Here I will unfold all the precious knowledge I will get from my SlackCell. I'm using Python with pandas, NumPy, scikit-learn and Matplotlib to analyze and visualize my data. Here on the website the plots are displayed with Plotly to add interactivity to the charts.
|Stretch||3.2% @ 5kN|
|Detension rate||1.5 N/s|
|Position||20m from SlackCell anchor|
In case you're interested download the data to play with it on your own.
The scan rate is with 5.2Hz (193ms) a bit underwhelming right now. The HX711 is reading 10Hz (100ms) so probably the LED takes the rest of the 193ms. It's possible to let the HX711 run with 80Hz (12.5ms) (But I haven't jumped the pin by then). Furthermore I will try to shutdown the display while recording or get it way faster. 93ms for something you don't really need because you're using your phone anyway is not worth it.
After doing some highly sophisticated profiling (printing the duration for different program parts to the serial monitor) I get some interesting results.
|Program Part||Time [ms]|
|Looking for bluetooth command||1|
|Time during readings [10Hz]||104|
|Sending data via bluetooth||3|
|Display one character||47|
The main loop, looking for bluetooth commands and reading the loadcell basically don't need any time. The time during readings of the loadcell is a bit slower than expected but the readings are not steady and can go below 100ms. Luckily sending data barely cost anything. The problem is as expected the OLED. Every character costs 47ms. The force is displayed in Newton so I expect to update 4 digits every time because I was bouncing in the test data. Which gives us 188ms plus some of this and that end up in 193ms. I also display the max force but it gets only updated on the display if there is a new maximum.
The slow update of the OLED was caused by a programming error. I put the update in a for loop instead of after it so that the update got called up to 4 times per update of one line on the display. I have to look into the update times of the display now.

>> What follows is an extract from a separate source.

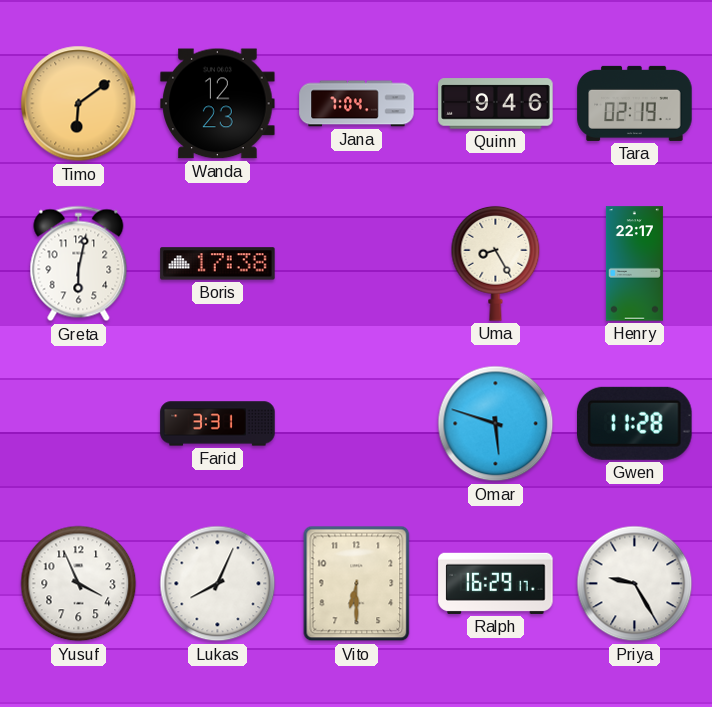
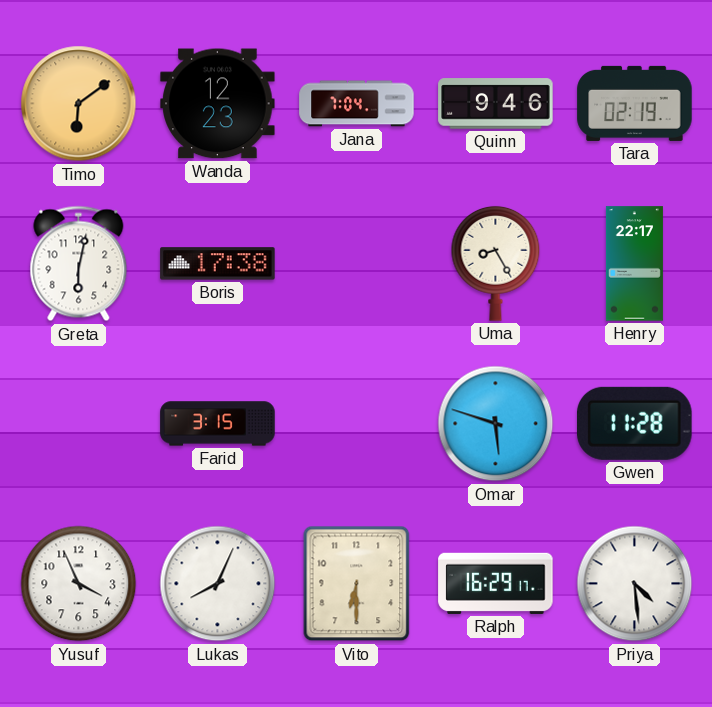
Farid: 3:31 -> 3:15
Priya: 9:25 -> 4:29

I'm running the HX711 module with 80Hz (12.5ms). For recording I disable the display so I have an actual read interval of the load cell of 12ms.
The above detensioning rate of 1.5N/s is approximated with start and end tension while assuming the line is not elongating without bouncing. Another approach could be to use linear regression for the bouncing data and determine the detensioning rate with the slope of the linear regression. This gives us a rate of 1.44N/s a good result.
For the bounce time I use the FFT which gives us a spike in the spectrum at 2.24s which was surprisingly high for me. I expected something around half of it. Probably this is because when you're freestyling you can only use the bounce around highest point. The forces on the bottom of the bounce are too strong to control while doing tricks (at least for me). There are also some peaks at double and triple the bounce frequency. The analysis is limited at 2.59Hz due to the slow scan rate. But there is not much going on anyway at the higher frequencies.
It's nice to see, that everything works nicely and that it is quite easy to get some interesting results. I'm really looking forward to testing more especially different line configurations.